For the material that follows, return exactly the lines from the one with "Direkt nach Hause geliefert." through the one with "сельского поселения, насчитывает", both ends included.
++++ Data to process ++++
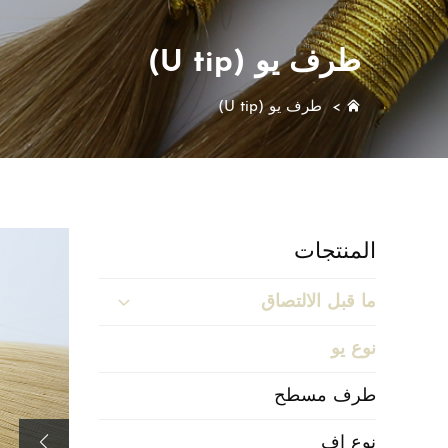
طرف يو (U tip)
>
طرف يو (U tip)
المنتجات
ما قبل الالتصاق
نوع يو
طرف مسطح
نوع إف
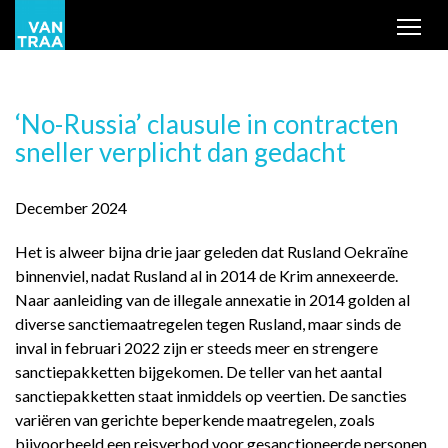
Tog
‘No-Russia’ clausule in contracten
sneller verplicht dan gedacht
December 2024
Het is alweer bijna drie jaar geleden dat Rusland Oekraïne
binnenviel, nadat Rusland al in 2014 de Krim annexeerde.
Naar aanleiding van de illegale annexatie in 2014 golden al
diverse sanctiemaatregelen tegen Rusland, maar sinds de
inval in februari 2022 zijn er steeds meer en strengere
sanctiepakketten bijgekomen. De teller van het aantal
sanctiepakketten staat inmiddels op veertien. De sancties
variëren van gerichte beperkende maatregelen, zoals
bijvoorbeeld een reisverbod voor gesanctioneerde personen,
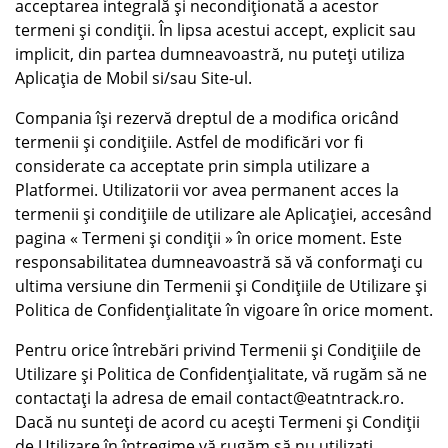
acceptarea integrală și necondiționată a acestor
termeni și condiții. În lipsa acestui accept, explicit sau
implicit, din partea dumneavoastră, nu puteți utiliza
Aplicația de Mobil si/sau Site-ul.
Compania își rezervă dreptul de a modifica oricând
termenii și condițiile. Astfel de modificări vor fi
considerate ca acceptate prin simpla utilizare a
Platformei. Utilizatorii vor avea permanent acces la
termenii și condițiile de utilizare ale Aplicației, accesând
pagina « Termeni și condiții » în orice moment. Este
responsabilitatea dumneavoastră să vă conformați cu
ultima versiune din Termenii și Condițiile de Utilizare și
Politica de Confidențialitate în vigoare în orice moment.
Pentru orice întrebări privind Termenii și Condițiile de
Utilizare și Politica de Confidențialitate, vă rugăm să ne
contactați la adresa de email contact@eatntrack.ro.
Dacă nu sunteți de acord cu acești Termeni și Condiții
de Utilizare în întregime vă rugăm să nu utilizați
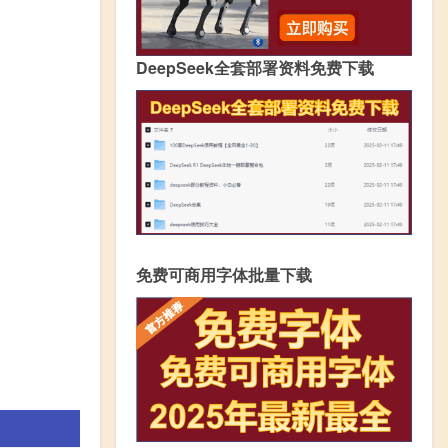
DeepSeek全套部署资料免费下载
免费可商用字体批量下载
++++
++++ Data to process ++++
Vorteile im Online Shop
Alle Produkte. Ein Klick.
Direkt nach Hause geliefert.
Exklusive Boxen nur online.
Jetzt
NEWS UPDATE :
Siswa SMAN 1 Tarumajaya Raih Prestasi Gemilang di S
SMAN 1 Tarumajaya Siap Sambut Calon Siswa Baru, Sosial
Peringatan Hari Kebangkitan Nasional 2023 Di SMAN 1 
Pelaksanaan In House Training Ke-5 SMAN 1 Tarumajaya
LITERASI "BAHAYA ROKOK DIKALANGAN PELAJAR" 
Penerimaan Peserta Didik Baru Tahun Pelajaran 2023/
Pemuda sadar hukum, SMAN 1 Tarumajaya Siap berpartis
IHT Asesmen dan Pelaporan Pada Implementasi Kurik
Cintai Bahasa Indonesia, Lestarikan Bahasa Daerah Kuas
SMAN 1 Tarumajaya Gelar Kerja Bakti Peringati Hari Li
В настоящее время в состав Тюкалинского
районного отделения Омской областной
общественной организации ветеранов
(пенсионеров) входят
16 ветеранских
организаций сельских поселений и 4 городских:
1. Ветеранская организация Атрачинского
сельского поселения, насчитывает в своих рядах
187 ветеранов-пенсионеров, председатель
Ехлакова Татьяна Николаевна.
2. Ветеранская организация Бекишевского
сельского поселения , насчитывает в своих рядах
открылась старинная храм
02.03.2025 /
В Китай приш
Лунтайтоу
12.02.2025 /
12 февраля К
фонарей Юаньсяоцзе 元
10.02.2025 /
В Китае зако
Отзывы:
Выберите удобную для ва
++++
▶ **Exercise result**
Direkt nach Hause geliefert.
Exklusive Boxen nur online.
Jetzt
NEWS UPDATE :
Siswa SMAN 1 Tarumajaya Raih Prestasi Gemilang di S
SMAN 1 Tarumajaya Siap Sambut Calon Siswa Baru, Sosial
Peringatan Hari Kebangkitan Nasional 2023 Di SMAN 1 
Pelaksanaan In House Training Ke-5 SMAN 1 Tarumajaya
LITERASI "BAHAYA ROKOK DIKALANGAN PELAJAR" 
Penerimaan Peserta Didik Baru Tahun Pelajaran 2023/
Pemuda sadar hukum, SMAN 1 Tarumajaya Siap berpartis
IHT Asesmen dan Pelaporan Pada Implementasi Kurik
Cintai Bahasa Indonesia, Lestarikan Bahasa Daerah Kuas
SMAN 1 Tarumajaya Gelar Kerja Bakti Peringati Hari Li
В настоящее время в состав Тюкалинского
районного отделения Омской областной
общественной организации ветеранов
(пенсионеров) входят
16 ветеранских
организаций сельских поселений и 4 городских:
1. Ветеранская организация Атрачинского
сельского поселения, насчитывает в своих рядах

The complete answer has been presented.